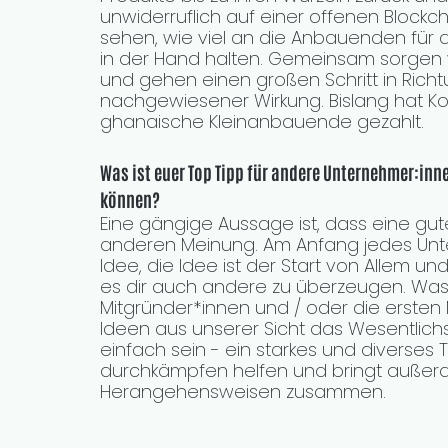
unwiderruflich auf einer offenen Block
sehen, wie viel an die Anbauenden für 
in der Hand halten. Gemeinsam sorgen 
und gehen einen großen Schritt in Richt
nachgewiesener Wirkung. Bislang hat Koa
ghanaische Kleinanbauende gezahlt.
Was ist euer Top Tipp für andere Unternehmer:inne
können?
Eine gängige Aussage ist, dass eine gute I
anderen Meinung. Am Anfang jedes Unter
Idee, die Idee ist der Start von Allem und
es dir auch andere zu überzeugen. Was d
Mitgründer*innen und / oder die ersten 
Ideen aus unserer Sicht das Wesentlichste 
einfach sein - ein starkes und diverses 
durchkämpfen helfen und bringt außer
Herangehensweisen zusammen. 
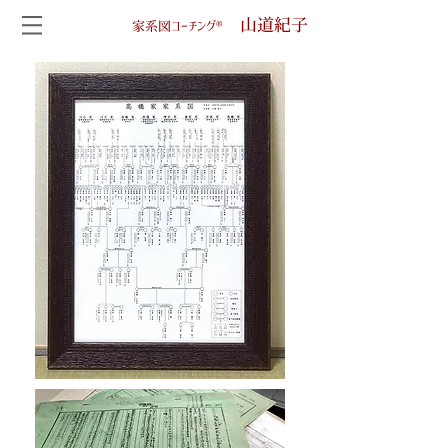
山道紀子
家系図コーチング®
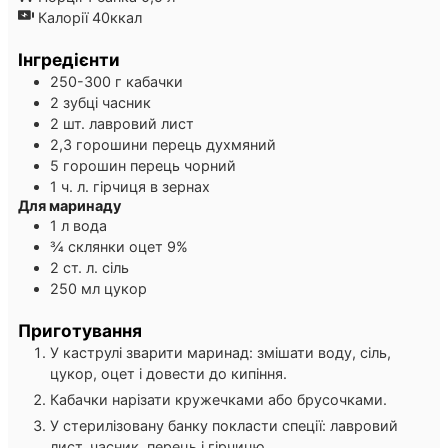
Калорії
40
ккал
Інгредієнти
250-300
г
кабачки
2
зубці
часник
2
шт.
лавровий лист
2,3
горошини
перець духмяний
5
горошин
перець чорний
1
ч. л.
гірчиця в зернах
Для маринаду
1
л
вода
¾
склянки
оцет 9%
2
ст. л.
сіль
250
мл
цукор
Приготування
У каструлі зварити маринад: змішати воду, сіль,
цукор, оцет і довести до кипіння.
Кабачки нарізати кружечками або брусочками.
У стерилізовану банку покласти спеції: лавровий
лист, часник, перець і гірчицю.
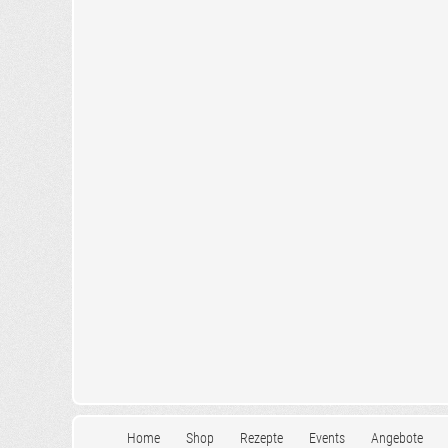
Home
Shop
Rezepte
Events
Angebote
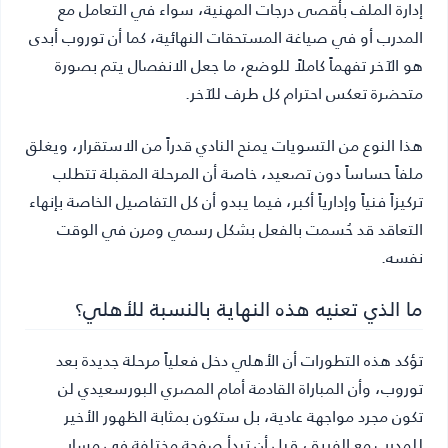
إدارة الملف بأقصى درجات المهنية، سواء في التعامل مع
المدرب أو في صياغة المستحقات النهائية، كما أن توروب أبدى
هو الآخر تفهماً كاملاً للوضع، ما جعل الانفصال يتم بصورة
متحضرة تعكس احترام كل طرف للآخر.
هذا النوع من التسويات يمنح النادي قدراً من الاستقرار، ويغلق
ملفاً حساساً دون تصعيد، خاصة أن المرحلة المقبلة تتطلب
تركيزاً فنياً وإدارياً أكبر، فيما يبدو أن كل التفاصيل الخاصة بإنهاء
التعاقد قد حُسمت بالفعل بشكل رسمي ومرن في الوقت
نفسه.
ما الذي تعنيه هذه النهاية بالنسبة للأهلي؟
تؤكد هذه التطورات أن الأهلي دخل فعلياً مرحلة جديدة بعد
توروب، وأن المباراة القادمة أمام المصري البورسعيدي لن
تكون مجرد مواجهة عادية، بل ستكون بمثابة الظهور الأخير
للمدرب مع الفريق، قبل أن تبدأ صفحة مختلفة في مسار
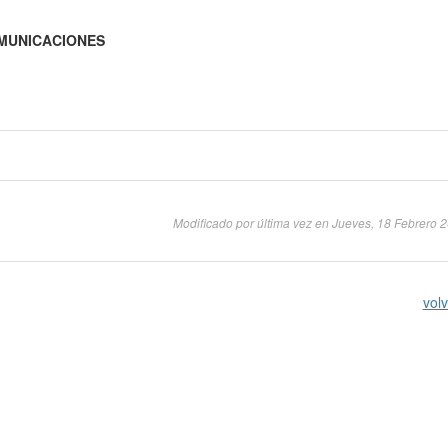
COMUNICACIONES
Modificado por última vez en Jueves, 18 Febrero 
volv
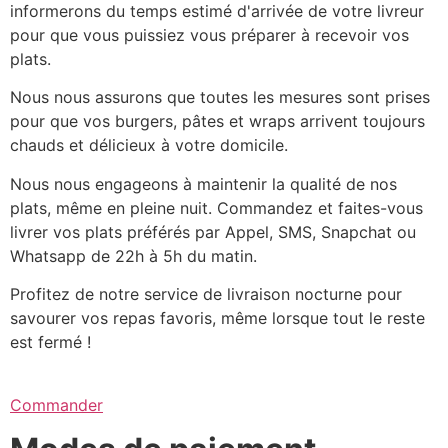
informerons du temps estimé d'arrivée de votre livreur
pour que vous puissiez vous préparer à recevoir vos
plats.
Nous nous assurons que toutes les mesures sont prises
pour que vos burgers, pâtes et wraps arrivent toujours
chauds et délicieux à votre domicile.
Nous nous engageons à maintenir la qualité de nos
plats, même en pleine nuit. Commandez et faites-vous
livrer vos plats préférés par Appel, SMS, Snapchat ou
Whatsapp de 22h à 5h du matin.
Profitez de notre service de livraison nocturne pour
savourer vos repas favoris, même lorsque tout le reste
est fermé !
Commander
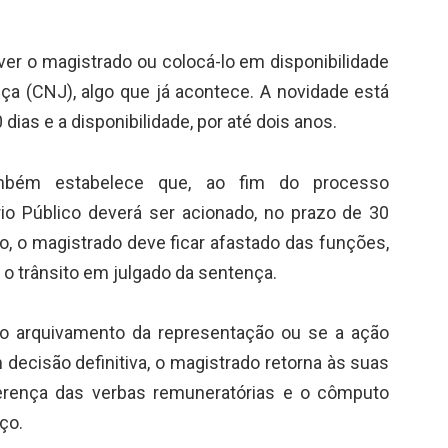
er o magistrado ou colocá-lo em disponibilidade
ça (CNJ), algo que já acontece. A novidade está
ias e a disponibilidade, por até dois anos.
mbém estabelece que, ao fim do processo
tério Público deverá ser acionado, no prazo de 30
o, o magistrado deve ficar afastado das funções,
o trânsito em julgado da sentença.
elo arquivamento da representação ou se a ação
 decisão definitiva, o magistrado retorna às suas
rença das verbas remuneratórias e o cômputo
ço.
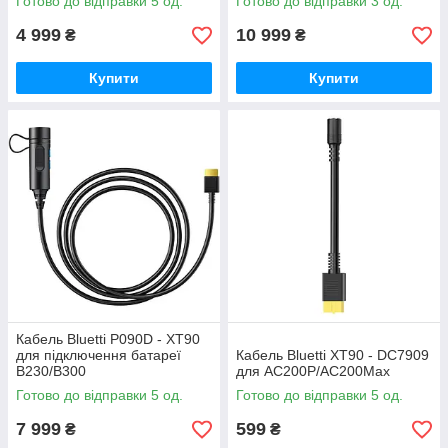
Готово до відправки 5 од.
Готово до відправки 3 од.
4 999
10 999
₴
₴
Купити
Купити
Кабель Bluetti P090D - XT90
для підключення батареї
Кабель Bluetti XT90 - DC7909
B230/B300
для AC200P/AC200Max
Готово до відправки 5 од.
Готово до відправки 5 од.
7 999
599
₴
₴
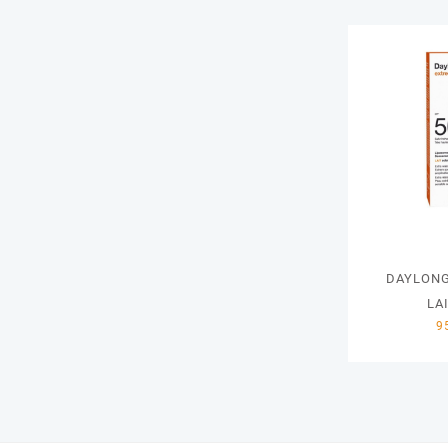
DAYLONG
LA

::::

WHAT TO PRODUCE: Everything in the records goes into your answer exactly, except the pictures.

RESPONSE BELOW:
unwiderruflich auf einer offenen Block
sehen, wie viel an die Anbauenden für 
in der Hand halten. Gemeinsam sorgen 
und gehen einen großen Schritt in Richt
nachgewiesener Wirkung. Bislang hat Koa
ghanaische Kleinanbauende gezahlt.
Was ist euer Top Tipp für andere Unternehmer:inne
können?
Eine gängige Aussage ist, dass eine gute I
anderen Meinung. Am Anfang jedes Unter
Idee, die Idee ist der Start von Allem und
es dir auch andere zu überzeugen. Was d
Mitgründer*innen und / oder die ersten 
Ideen aus unserer Sicht das Wesentlichste 
einfach sein - ein starkes und diverses 
durchkämpfen helfen und bringt außer
Herangehensweisen zusammen. 
山道紀子
家系図コーチング®
Калорії
40
ккал
Інгредієнти
250-300
г
кабачки
2
зубці
часник
2
шт.
лавровий лист
2,3
горошини
перець духмяний
5
горошин
перець чорний
1
ч. л.
гірчиця в зернах
Для маринаду
1
л
вода
¾
склянки
оцет 9%
2
ст. л.
сіль
250
мл
цукор
Приготування
У каструлі зварити маринад: змішати воду, сіль,
цукор, оцет і довести до кипіння.
Кабачки нарізати кружечками або брусочками.
У стерилізовану банку покласти спеції: лавровий
лист, часник, перець і гірчицю.
Home
Shop
Rezepte
Events
Angebote
إدارة الملف بأقصى درجات المهنية، سواء في التعامل مع
المدرب أو في صياغة المستحقات النهائية، كما أن توروب أبدى
هو الآخر تفهماً كاملاً للوضع، ما جعل الانفصال يتم بصورة
متحضرة تعكس احترام كل طرف للآخر.
هذا النوع من التسويات يمنح النادي قدراً من الاستقرار، ويغلق
ملفاً حساساً دون تصعيد، خاصة أن المرحلة المقبلة تتطلب
تركيزاً فنياً وإدارياً أكبر، فيما يبدو أن كل التفاصيل الخاصة بإنهاء
التعاقد قد حُسمت بالفعل بشكل رسمي ومرن في الوقت
نفسه.
ما الذي تعنيه هذه النهاية بالنسبة للأهلي؟
تؤكد هذه التطورات أن الأهلي دخل فعلياً مرحلة جديدة بعد
توروب، وأن المباراة القادمة أمام المصري البورسعيدي لن
تكون مجرد مواجهة عادية، بل ستكون بمثابة الظهور الأخير
للمدرب مع الفريق، قبل أن تبدأ صفحة مختلفة في مسار
COMUNICACIONES
Modificado por última vez en Jueves, 18 Febrero 
volv
informerons du temps estimé d'arrivée de votre livreur
pour que vous puissiez vous préparer à recevoir vos
plats.
Nous nous assurons que toutes les mesures sont prises
pour que vos burgers, pâtes et wraps arrivent toujours
chauds et délicieux à votre domicile.
Nous nous engageons à maintenir la qualité de nos
plats, même en pleine nuit. Commandez et faites-vous
livrer vos plats préférés par Appel, SMS, Snapchat ou
Whatsapp de 22h à 5h du matin.
Profitez de notre service de livraison nocturne pour
savourer vos repas favoris, même lorsque tout le reste
est fermé !
Commander
er o magistrado ou colocá-lo em disponibilidade
ça (CNJ), algo que já acontece. A novidade está
ias e a disponibilidade, por até dois anos.
mbém estabelece que, ao fim do processo
tério Público deverá ser acionado, no prazo de 30
o, o magistrado deve ficar afastado das funções,
o trânsito em julgado da sentença.
elo arquivamento da representação ou se a ação
 decisão definitiva, o magistrado retorna às suas
rença das verbas remuneratórias e o cômputo
ço.
Готово до відправки 5 од.
Готово до відправки 3 од.
4 999
10 999
₴
₴
Купити
Купити
Кабель Bluetti P090D - XT90
для підключення батареї
Кабель Bluetti XT90 - DC7909
B230/B300
для AC200P/AC200Max
Готово до відправки 5 од.
Готово до відправки 5 од.
7 999
599
₴
₴
DAYLONG
LA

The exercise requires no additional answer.